Recently, an extremely creepy window of what marketers know really freaked out and angered an Illinois dad.

Junk mail from OfficeMax was addressed to Mike Seay and his daughter who was killed in a car crash a year or so ago.

Now, people often get junk mail addressed to somebody who has passed away. They're on a mailing list or a database, and the people who run the database might not have any way of knowing the person has died.

Fine.

But, according to the Los Angeles Times, this is way creepy.  Because the junk mail was addressed, and I'm directly quoting here, "Mike Seay, Daughter Killed in Car Crash."

Seay said he is only an occasional customer of OfficeMax and would never have told anyone there such personal details of his daughter dying, and how she passed away.

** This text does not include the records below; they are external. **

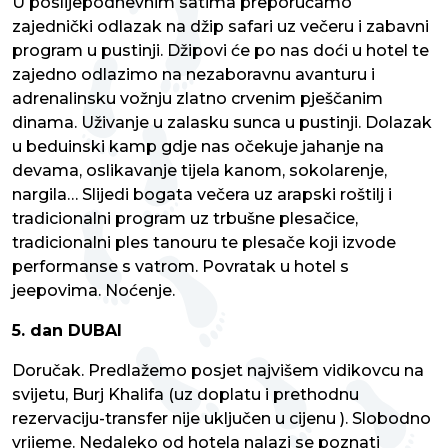
U poslijepodnevnim satima preporučamo
zajednički odlazak na džip safari uz večeru i zabavni
program u pustinji. Džipovi će po nas doći u hotel te
zajedno odlazimo na nezaboravnu avanturu i
adrenalinsku vožnju zlatno crvenim pješčanim
dinama. Uživanje u zalasku sunca u pustinji. Dolazak
u beduinski kamp gdje nas očekuje jahanje na
devama, oslikavanje tijela kanom, sokolarenje,
nargila… Slijedi bogata večera uz arapski roštilj i
tradicionalni program uz trbušne plesačice,
tradicionalni ples tanouru te plesače koji izvode
performanse s vatrom. Povratak u hotel s
jeepovima. Noćenje.
5. dan DUBAI
Doručak. Predlažemo posjet najvišem vidikovcu na
svijetu, Burj Khalifa (uz doplatu i prethodnu
rezervaciju-transfer nije uključen u cijenu ). Slobodno
vrijeme. Nedaleko od hotela nalazi se poznati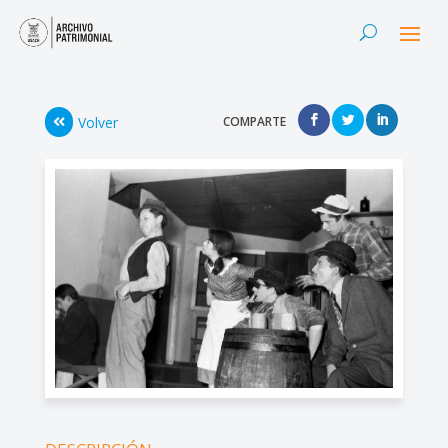
Volver
COMPARTE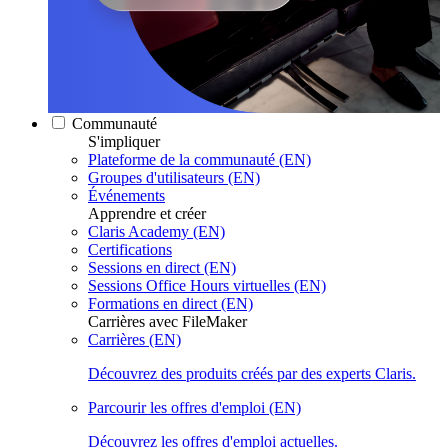
Communauté
S'impliquer
Plateforme de la communauté (EN)
Groupes d'utilisateurs (EN)
Événements
Apprendre et créer
Claris Academy (EN)
Certifications
Sessions en direct (EN)
Sessions Office Hours virtuelles (EN)
Formations en direct (EN)
Carrières avec FileMaker
Carrières (EN)
Découvrez des produits créés par des experts Claris.
Parcourir les offres d'emploi (EN)
Découvrez les offres d'emploi actuelles.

OfficeMax says it gets its mailing list from a third party provider. But that third party provider seems to know a lot about Seay and his personal life. Which means that provider, and so many other marketers, know all the details of our lives, too.

In this case, it looks to me like some computers figured out the circumstances of Seay's daugther's death, and some idiot just put in a note, never intending for it to get out. But it did.

Just how the marketer found out about the death, and how it happened, is unknown to us. They're not talking. But it feels invasive to say the least, no?

I know it's just for marketing purposes, and I don't mind strangers knowing things about me, but I'd like to be the one to choose what is known about me and what isn't.

I also know that ship has sailed, and people, marketers know much about me and a lot of other people.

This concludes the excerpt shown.